La obra que presentan en el CETC es un encargo y lo es de la manera más radical posible. Halac y el grupo Krapp no se conocían y fue fruto de la ingeniería (y la visión de futuro) de los directores del Centro de Experimentación (la coreógrafa Diana Theocharidis y el compositor Martín Bauer) que el encuentro prosperara. “En un momento tomé conciencia de que se esperaba de mí que escribiera música para un grupo de danza”, explica Halac. “Y los bailarines tienen una relación corporal con el sonido. Necesitan moverse. La música tiene que decirle algo a sus cuerpos.” La experiencia norteamericana, en todo caso, le enseñó, según él, a ser abierto. “No queda demasiado bien hablar favorablemente de Estados Unidos, pero allí yo aprendí a aceptar cosas más allá de las barricadas y de los preconceptos. Yo llegaba desde aquí, donde hay sectas y sectitas de toda índole y me encontré con gente que respetaba obras y autores de tendencias sumamente diversas. Que le encontraban aquello que tenía de valioso la música de Philip Glass, por ejemplo. Conocí músicos, además, que como John Zorn están frecuentemente en las fronteras y disfrutan haciendo cosas muy distintas entre sí. Que pueden tanto tocar jazz como hacer klezmer o componer una obra para orquesta. Y eso, desde ya, me cambió la manera de pensar.”

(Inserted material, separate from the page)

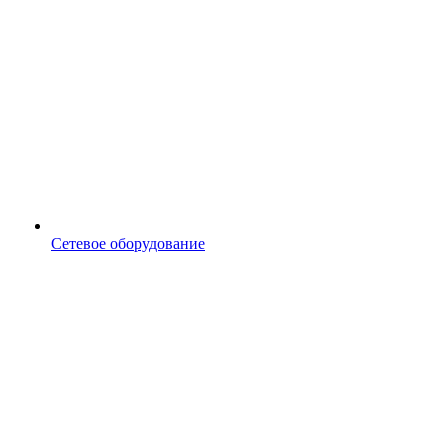
Сетевое оборудование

La apertura mental, de todas maneras, es para Halac, también, un compromiso. “A mí me gusta mucho Sonic Youth, por ejemplo. Y su último disco es un disco de rock’n roll puro. El primer impulso es de rechazo. A mí me interesaba la experimentación sonora, ¿qué están haciendo? Pero si yo decidí ser abierto, me la tengo que bancar. Debo pensar que si ahora Sonic Youth hace rock’n roll debe ser por algo. Que allí tiene que haber una búsqueda y que no debo escuchar eso desde el prejuicio.” En relación con la recepción de la música y con las maneras en que esos prejuicios impiden que cierta gente pueda disfrutar de cosas que, en realidad, podrían depararle mucho placer, opina que “los conciertos de música contemporánea, investidos de toda esa solemnidad y entendidos como parte de las peleas entre maestros (trasladadas a sus discípulos) o entre sectores del mercado, hacen que una obra maravillosa como la de Anton Webern sea desconocida o, peor, asociada obligatoriamente con ciertas maneras de hacer música y de escucharla. Si esa obra se tocara en conciertos normales, si fuera parte del repertorio musical y no de las barricadas, habría mucha gente que se emocionaría con ellas”.